And that’s the big question, for me. ISIS was extremely bold in declaring a caliphate, knowing that the aura of success (and their actual battlefield success) would draw in more foreign fighters, and more money. As they begin to lose on that battlefield, will ISIS central still have much control? Will the ISIS brand, to use an awful term, still mean much? That is, when shifting toward affiliate-based statelets and insurgencies, will they still be ISIS in any recongnizeable way, or just groups with a shared heritage but different, more localized goals?

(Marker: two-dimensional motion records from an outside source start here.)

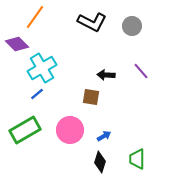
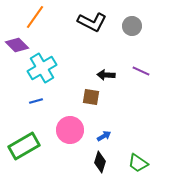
purple diamond: moved 1 px down
purple line: rotated 24 degrees counterclockwise
blue line: moved 1 px left, 7 px down; rotated 24 degrees clockwise
green rectangle: moved 1 px left, 16 px down
green trapezoid: moved 1 px right, 4 px down; rotated 55 degrees counterclockwise
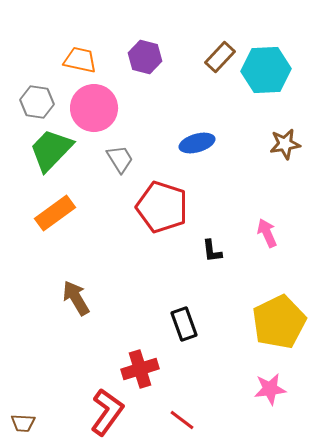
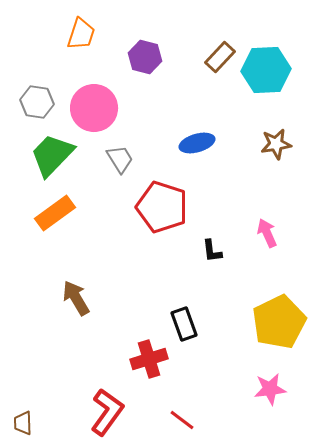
orange trapezoid: moved 1 px right, 26 px up; rotated 96 degrees clockwise
brown star: moved 9 px left
green trapezoid: moved 1 px right, 5 px down
red cross: moved 9 px right, 10 px up
brown trapezoid: rotated 85 degrees clockwise
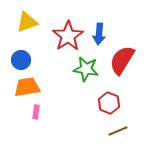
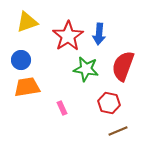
red semicircle: moved 1 px right, 6 px down; rotated 12 degrees counterclockwise
red hexagon: rotated 10 degrees counterclockwise
pink rectangle: moved 26 px right, 4 px up; rotated 32 degrees counterclockwise
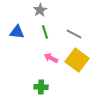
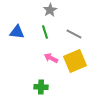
gray star: moved 10 px right
yellow square: moved 2 px left, 1 px down; rotated 30 degrees clockwise
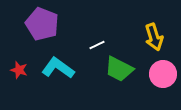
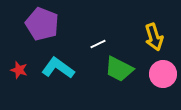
white line: moved 1 px right, 1 px up
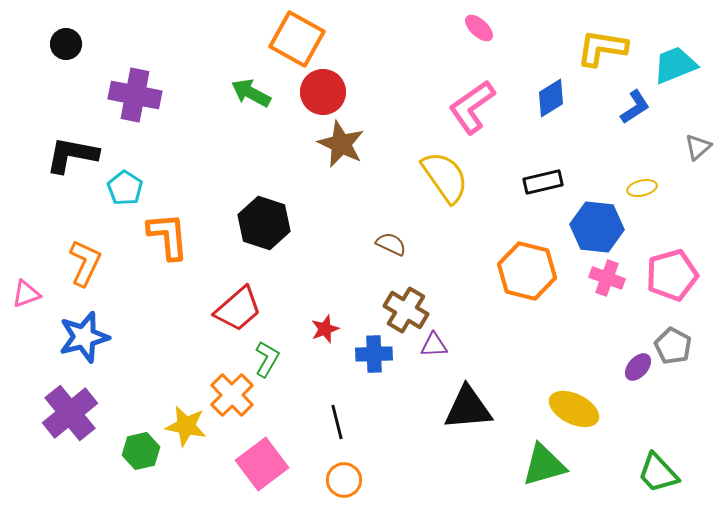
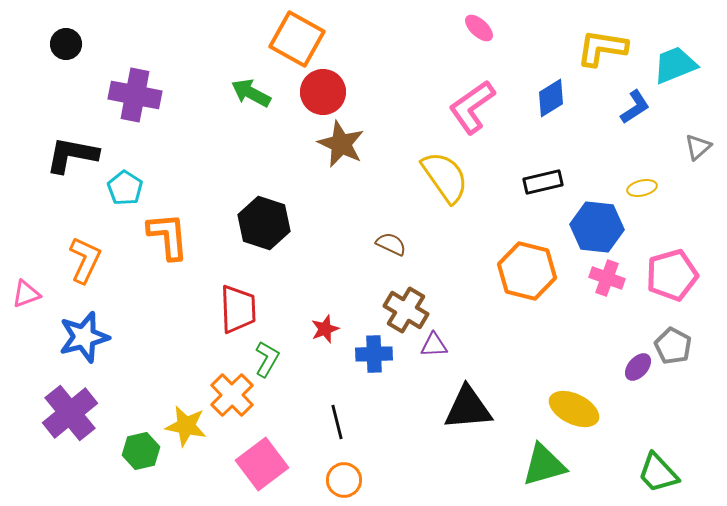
orange L-shape at (85, 263): moved 3 px up
red trapezoid at (238, 309): rotated 51 degrees counterclockwise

That to me is key. In the same article, Watts mentions how Central Asian fighters might “choose to resettle with an Asian group known for attracting foreign fighters, such as the Khorasan wilayat or possibly more likely the Islamic Movement of Uzbekistan (IMU).” The IMU has been around for a long time. It’s been both a generator and absorber of jihadists. It has long-term and essentially-localized goals. I think that a lot of groups, no matter their worldly ambitions, eventually get settled into what is happening around them. What made ISIS different, even more so than their lust for carnage and media sophistication, is that it pretended otherwise. But even with the spate of attacks, even with the “inspired” killers in cities around the world, they spent far more time fighting  the near enemy.

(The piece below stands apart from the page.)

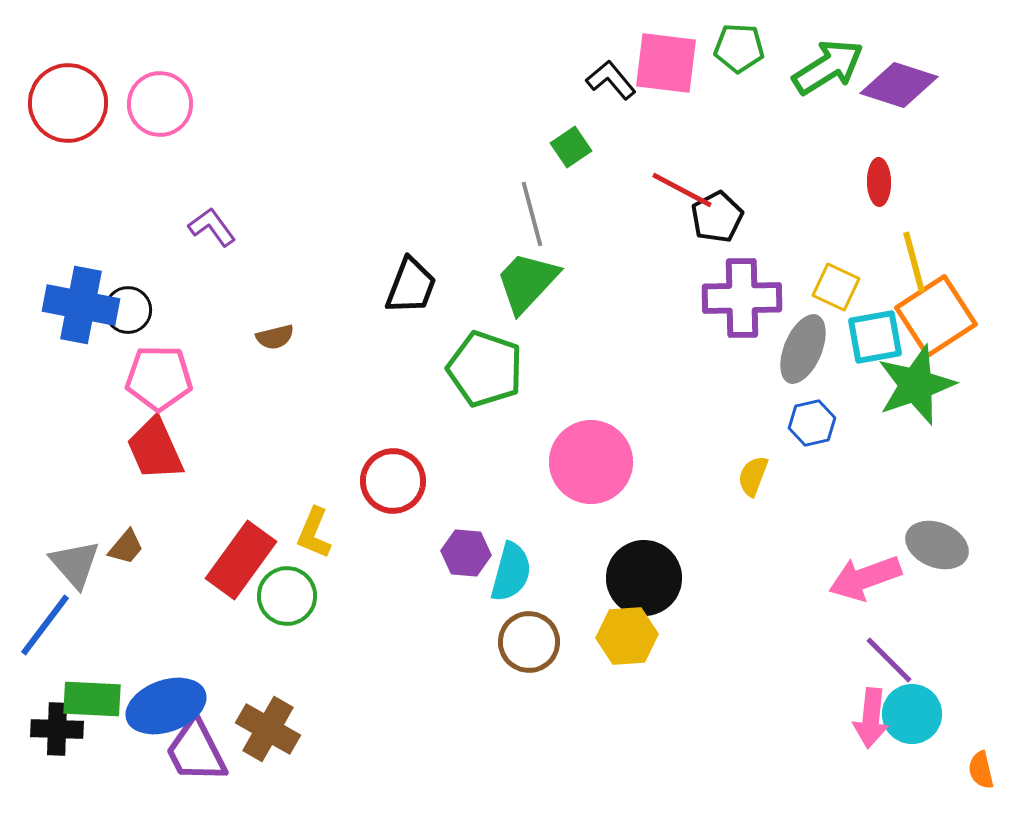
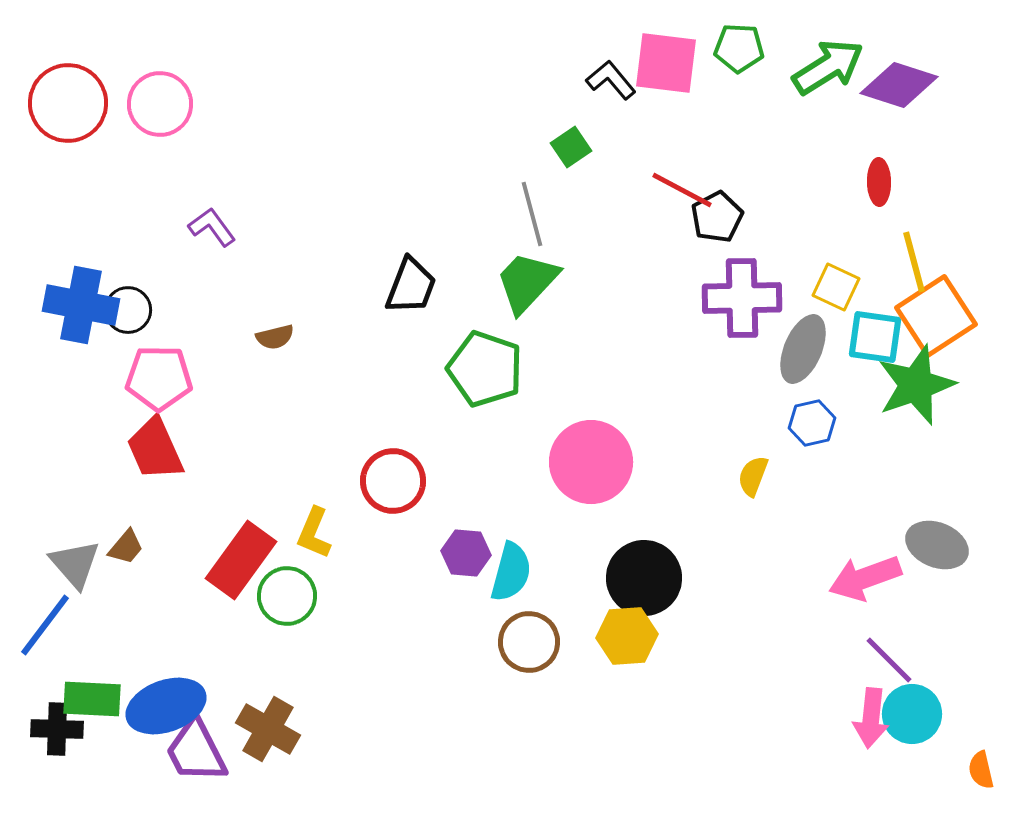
cyan square at (875, 337): rotated 18 degrees clockwise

So then, as they change, as lose that idea of the caliphate, will ISIS really mean anything? Or will they be just a blip? An important one, one that changed the game, for sure. But in the end, will it just be a splintered movement, a period of consolidation followed by fracturing, before the next consolidation? I tend to think so. I think their “affiliates” will be even less affiliated than AQ. That might make whatever they are, in however many forms they are, even more dangerous, though, as everyone will have to up their game to get recruits.

Would be interested to know how I am misreading this, of course.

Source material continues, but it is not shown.